Nos últimos dias, outros dois presos viram o pedido de liberdade negado. Jhonathan Alexandre Silva Santos e Francisco Carlos Lira Júnior alegam serem internos e não funcionários e por isso não deveriam responder pelos crimes apontados pela Polícia Civil. Entretanto, a Justiça considerou haver provas suficientes para afirmar que mesmo sendo internos tinham a confiança do casal de pastores para cuidarem das clínicas clandestinas.
“Pelo apurado preliminarmente pela Polícia Civil, a clínica não conta com nenhum registro formal e não era operada por funcionários registrados. Os serviços eram prestados por alguns dos internos, sendo que todos os presos foram identificados pelos demais libertos como aqueles que infligiam maus tratos nos demais, a mando do proprietário, que também foi preso na oportunidade”, escreveu a Lígia, ao informar ao TJ-GO sobre a liminar negada para Jhonathan.
Entenda o caso
O casal de pastores foi indiciado junto com mais quatro pessoas por sequestro e cárcere privado e crime de tortura contra 73 pessoas, entre dependentes químicos a portadores de deficiências diversas, internadas contra a vontade em dois estabelecimentos que funcionavam irregularmente como clínicas de reabilitação na zona rural de Anápolis. Ângelo e Suelen, segundo a Polícia Civil, são os donos destes locais.
O caso veio à tona em uma operação da Polícia Civil no dia 30 de agosto, após um homem de 96 anos ser internado no Hospital Estadual de Urgências de Anápolis (Heana) com diversos ferimentos, mau cheiro, sinais de agressão física e outros indícios de maus tratos. Ao ouvir parentes desta pessoa, uma equipe da Delegacia Especializada no Atendimento ao Idoso (Deai) de Anápolis chegou ao primeiro estabelecimento e encontrou 43 internos.
O delegado Manoel Vanderic Correa Filho, titular da Deai, afirma que os indiciados mantinham os internos em um espaço pequeno e insalubre, submetendo-os a “intenso sofrimento” físico e psicológico, mediante violência e ameaças, “como forma de castigo e para evitar que fugissem” ou contassem a familiares, “mantendo o controle do local clandestino”.

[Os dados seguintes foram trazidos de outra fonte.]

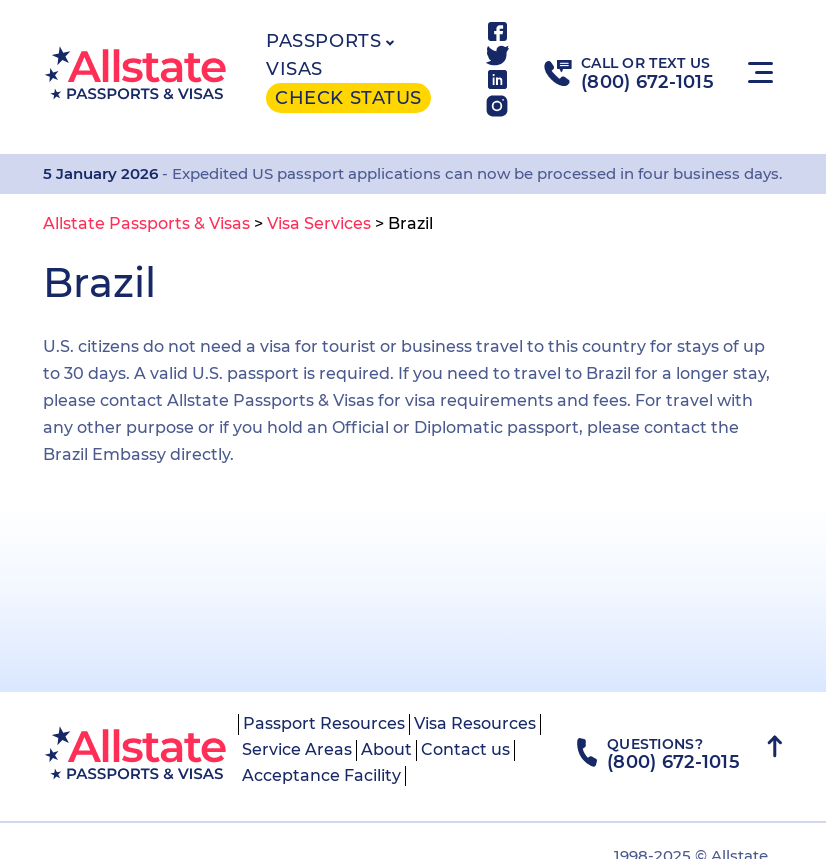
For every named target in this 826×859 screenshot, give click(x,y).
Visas (294, 69)
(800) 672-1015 (647, 82)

As clínicas clandestinas foram fechadas nos dias 30 e 31 de agosto. Na segunda, havia mais 30 vítimas. Suelen foi presa no primeiro dia de operação, junto com Jhonatan, Francisco, Jonas da Silva Geraldo e Ruimar Márcio Silva Qualhato. O pastor fugiu assim que viu a equipe da Deai e se entregou na manhã de 2 de setembro. Na segunda clínica, dois suspeitos fugiram, mas um deles já foi identificado pela Polícia Civil.
O casal prometia “tratamento completo, incluindo assistência médica” e que restringiam as visitas com a desculpa de que poderia atrapalhar o atendimento, além de cobrar de um salário mínimo a R$ 2,5 mil por mês de cada família. Porém, além da situação presenciada pela Polícia Civil, os internos afirmam que eram agredidos, amarrados e torturados, xingados, humilhados pelos quatro funcionários da clínica. Os relatos das vítimas, segundo Manoel, foram “detalhistas e contundentes”.